Source information: Begin
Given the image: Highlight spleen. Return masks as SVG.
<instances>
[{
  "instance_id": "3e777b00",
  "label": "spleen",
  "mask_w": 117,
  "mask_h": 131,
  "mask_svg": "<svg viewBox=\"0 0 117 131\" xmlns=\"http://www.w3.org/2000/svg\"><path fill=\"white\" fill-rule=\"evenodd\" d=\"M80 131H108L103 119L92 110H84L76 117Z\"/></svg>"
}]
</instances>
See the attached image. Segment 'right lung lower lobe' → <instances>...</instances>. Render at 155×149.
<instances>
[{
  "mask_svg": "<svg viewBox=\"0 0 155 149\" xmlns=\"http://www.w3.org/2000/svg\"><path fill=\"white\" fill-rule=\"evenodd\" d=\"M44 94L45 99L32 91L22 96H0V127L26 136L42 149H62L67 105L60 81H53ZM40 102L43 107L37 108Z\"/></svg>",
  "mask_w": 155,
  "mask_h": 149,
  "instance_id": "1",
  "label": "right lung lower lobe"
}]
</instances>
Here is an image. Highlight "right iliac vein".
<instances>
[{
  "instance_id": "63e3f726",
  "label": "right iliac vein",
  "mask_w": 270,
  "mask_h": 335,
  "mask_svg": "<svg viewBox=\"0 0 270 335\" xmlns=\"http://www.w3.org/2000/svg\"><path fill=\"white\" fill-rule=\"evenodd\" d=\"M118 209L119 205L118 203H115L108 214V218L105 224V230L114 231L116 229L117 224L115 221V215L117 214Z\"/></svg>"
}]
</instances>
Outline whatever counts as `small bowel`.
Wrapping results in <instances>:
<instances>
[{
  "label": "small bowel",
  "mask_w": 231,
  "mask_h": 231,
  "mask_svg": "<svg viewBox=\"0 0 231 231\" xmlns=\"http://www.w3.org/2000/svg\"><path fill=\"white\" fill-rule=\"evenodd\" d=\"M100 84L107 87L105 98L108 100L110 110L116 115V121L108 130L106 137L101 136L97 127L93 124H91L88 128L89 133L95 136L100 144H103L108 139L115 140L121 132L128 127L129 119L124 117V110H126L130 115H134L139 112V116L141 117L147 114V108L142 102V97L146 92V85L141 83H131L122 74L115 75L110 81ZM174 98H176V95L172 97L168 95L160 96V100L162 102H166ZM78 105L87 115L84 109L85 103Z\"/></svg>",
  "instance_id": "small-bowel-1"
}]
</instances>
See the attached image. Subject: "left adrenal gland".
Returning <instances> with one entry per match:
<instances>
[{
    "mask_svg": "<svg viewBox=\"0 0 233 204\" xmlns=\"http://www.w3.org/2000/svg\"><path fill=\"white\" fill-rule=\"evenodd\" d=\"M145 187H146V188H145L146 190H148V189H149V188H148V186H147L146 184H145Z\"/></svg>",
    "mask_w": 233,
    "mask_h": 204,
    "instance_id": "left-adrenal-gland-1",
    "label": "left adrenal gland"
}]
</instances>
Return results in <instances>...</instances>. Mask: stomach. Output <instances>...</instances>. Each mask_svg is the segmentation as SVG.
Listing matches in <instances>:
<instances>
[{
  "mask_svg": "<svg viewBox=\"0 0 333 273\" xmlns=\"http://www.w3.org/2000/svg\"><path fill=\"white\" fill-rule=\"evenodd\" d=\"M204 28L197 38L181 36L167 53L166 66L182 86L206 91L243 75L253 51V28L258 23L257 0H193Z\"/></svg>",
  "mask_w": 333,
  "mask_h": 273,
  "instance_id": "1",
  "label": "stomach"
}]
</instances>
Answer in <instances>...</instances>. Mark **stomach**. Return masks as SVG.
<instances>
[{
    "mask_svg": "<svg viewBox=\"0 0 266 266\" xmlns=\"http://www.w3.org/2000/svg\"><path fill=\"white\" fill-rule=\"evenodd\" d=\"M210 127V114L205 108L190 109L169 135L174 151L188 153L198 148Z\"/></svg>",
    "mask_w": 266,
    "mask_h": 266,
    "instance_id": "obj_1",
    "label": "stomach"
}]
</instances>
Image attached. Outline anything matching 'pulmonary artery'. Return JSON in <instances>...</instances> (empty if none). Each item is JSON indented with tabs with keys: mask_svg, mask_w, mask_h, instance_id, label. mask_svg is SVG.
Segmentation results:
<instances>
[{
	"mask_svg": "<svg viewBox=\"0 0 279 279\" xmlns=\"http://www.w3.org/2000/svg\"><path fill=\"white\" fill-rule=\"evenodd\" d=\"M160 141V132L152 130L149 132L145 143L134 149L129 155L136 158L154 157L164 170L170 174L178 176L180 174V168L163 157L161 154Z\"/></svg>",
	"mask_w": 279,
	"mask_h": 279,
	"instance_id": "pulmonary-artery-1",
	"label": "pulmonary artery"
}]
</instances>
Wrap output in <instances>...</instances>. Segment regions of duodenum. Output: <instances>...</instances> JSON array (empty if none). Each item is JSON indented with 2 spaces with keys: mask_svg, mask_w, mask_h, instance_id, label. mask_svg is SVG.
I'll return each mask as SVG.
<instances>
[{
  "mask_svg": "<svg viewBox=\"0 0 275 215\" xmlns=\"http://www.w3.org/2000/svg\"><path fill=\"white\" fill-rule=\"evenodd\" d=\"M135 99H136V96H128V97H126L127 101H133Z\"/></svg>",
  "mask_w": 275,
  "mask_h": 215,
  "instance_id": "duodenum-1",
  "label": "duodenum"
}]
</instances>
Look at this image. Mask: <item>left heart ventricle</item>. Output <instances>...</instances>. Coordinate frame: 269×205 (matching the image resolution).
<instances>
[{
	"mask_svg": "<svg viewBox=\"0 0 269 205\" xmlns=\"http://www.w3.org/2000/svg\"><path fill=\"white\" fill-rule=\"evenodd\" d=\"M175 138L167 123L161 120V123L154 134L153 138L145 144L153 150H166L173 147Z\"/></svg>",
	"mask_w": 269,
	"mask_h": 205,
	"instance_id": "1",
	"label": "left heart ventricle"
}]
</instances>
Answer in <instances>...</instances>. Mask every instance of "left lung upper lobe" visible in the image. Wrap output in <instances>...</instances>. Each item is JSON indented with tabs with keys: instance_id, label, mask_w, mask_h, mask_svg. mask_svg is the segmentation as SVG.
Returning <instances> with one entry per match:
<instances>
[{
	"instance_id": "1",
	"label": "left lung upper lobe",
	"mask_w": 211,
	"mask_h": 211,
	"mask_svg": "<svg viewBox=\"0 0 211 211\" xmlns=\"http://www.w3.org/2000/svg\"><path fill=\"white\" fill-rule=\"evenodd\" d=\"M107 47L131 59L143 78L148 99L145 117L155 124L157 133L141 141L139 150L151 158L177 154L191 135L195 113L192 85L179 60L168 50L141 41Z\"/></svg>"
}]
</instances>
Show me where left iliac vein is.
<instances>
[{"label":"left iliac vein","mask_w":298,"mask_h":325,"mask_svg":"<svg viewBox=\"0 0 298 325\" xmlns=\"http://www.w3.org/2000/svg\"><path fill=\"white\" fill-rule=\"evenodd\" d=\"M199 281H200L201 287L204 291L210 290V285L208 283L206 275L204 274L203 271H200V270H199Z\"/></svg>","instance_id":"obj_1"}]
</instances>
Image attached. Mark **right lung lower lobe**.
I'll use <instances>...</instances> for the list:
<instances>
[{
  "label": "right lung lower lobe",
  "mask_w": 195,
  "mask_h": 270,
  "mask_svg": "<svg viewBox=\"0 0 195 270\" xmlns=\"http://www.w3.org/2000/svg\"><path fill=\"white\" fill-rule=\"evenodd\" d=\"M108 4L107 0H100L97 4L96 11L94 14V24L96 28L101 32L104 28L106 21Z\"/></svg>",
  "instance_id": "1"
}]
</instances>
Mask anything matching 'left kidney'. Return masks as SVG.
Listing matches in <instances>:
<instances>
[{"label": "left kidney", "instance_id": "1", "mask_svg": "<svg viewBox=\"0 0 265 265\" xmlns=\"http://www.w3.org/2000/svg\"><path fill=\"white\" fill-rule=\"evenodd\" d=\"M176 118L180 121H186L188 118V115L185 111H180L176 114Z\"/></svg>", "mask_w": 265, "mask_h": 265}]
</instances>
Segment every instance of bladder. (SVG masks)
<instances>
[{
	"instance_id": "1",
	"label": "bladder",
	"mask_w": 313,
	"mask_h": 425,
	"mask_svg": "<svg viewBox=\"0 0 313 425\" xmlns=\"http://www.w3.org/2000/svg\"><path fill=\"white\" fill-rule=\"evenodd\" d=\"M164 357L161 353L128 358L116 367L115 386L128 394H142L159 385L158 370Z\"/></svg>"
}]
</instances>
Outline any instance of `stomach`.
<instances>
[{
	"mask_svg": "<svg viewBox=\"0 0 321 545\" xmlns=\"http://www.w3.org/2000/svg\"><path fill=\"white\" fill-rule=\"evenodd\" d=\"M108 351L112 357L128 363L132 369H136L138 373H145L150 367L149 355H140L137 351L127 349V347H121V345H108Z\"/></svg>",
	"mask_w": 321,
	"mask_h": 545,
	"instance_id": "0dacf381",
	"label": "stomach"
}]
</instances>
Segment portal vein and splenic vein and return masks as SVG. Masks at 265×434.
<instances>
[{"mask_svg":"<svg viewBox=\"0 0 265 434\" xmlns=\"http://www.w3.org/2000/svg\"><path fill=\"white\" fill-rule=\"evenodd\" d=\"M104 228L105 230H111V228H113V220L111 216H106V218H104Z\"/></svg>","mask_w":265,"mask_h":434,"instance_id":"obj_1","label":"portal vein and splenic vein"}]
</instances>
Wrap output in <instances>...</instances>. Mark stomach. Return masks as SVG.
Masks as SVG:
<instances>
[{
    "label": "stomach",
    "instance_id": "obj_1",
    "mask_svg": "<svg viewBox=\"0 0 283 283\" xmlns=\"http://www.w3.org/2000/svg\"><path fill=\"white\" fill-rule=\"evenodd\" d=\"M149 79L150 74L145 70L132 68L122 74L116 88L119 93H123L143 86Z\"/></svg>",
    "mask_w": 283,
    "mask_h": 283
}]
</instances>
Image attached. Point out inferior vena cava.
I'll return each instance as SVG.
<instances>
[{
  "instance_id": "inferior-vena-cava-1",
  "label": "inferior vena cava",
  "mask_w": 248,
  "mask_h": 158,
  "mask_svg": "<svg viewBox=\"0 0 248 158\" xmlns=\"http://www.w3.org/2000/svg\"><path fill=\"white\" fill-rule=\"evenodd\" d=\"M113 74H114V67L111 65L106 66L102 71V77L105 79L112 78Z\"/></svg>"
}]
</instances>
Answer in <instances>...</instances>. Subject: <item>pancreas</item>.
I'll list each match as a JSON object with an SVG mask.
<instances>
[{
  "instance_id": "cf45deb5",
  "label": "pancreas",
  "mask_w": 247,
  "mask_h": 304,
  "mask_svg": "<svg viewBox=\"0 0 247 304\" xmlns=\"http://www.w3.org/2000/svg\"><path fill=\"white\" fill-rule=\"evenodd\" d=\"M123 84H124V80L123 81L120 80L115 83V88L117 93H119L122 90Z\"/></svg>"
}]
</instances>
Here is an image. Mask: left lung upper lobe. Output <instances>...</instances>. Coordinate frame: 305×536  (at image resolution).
Source information: End
Word for word, repeat the lines that begin at the one with "<instances>...</instances>. Subject: <item>pancreas</item>." and continue to the end of the listing above.

Answer in <instances>...</instances>. Subject: <item>pancreas</item>.
I'll list each match as a JSON object with an SVG mask.
<instances>
[{
  "instance_id": "cf45deb5",
  "label": "pancreas",
  "mask_w": 247,
  "mask_h": 304,
  "mask_svg": "<svg viewBox=\"0 0 247 304\" xmlns=\"http://www.w3.org/2000/svg\"><path fill=\"white\" fill-rule=\"evenodd\" d=\"M123 84H124V80L123 81L120 80L115 83V88L117 93H119L122 90Z\"/></svg>"
}]
</instances>
Here is an image. Mask: left lung upper lobe. Output <instances>...</instances>. Coordinate frame: 305×536  (at image resolution).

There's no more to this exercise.